ASSIGNED TASK
Retype every line below precisely as it appears.

LISTED RECORDS
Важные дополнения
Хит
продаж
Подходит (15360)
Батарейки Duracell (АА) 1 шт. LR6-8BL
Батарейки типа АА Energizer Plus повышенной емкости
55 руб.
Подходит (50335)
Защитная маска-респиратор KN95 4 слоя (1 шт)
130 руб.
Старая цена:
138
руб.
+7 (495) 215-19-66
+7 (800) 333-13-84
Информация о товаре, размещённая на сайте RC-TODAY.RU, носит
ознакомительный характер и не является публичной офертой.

EXPECTED ANSWER
Важные дополнения
Хит
продаж
Подходит (15360)
Батарейки Duracell (АА) 1 шт. LR6-8BL
Батарейки типа АА Energizer Plus повышенной емкости
55 руб.
Подходит (50335)
Защитная маска-респиратор KN95 4 слоя (1 шт)
130 руб.
Старая цена:
138
руб.
+7 (495) 215-19-66
+7 (800) 333-13-84
Информация о товаре, размещённая на сайте RC-TODAY.RU, носит
ознакомительный характер и не является публичной офертой.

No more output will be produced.